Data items
------

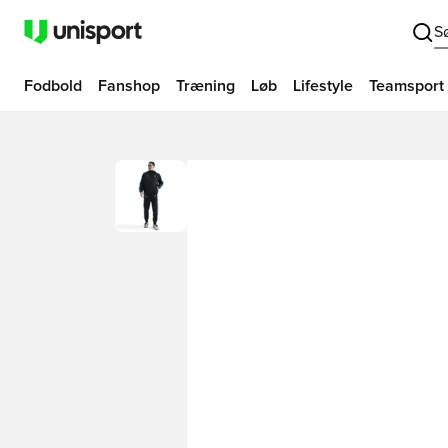
S
Fodbold
Fanshop
Træning
Løb
Lifestyle
Teamsport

------

**ASSIGNMENT:**
Return all the records exactly. Skip the pictures.

**EXPECTED ANSWER:**
S
Fodbold
Fanshop
Træning
Løb
Lifestyle
Teamsport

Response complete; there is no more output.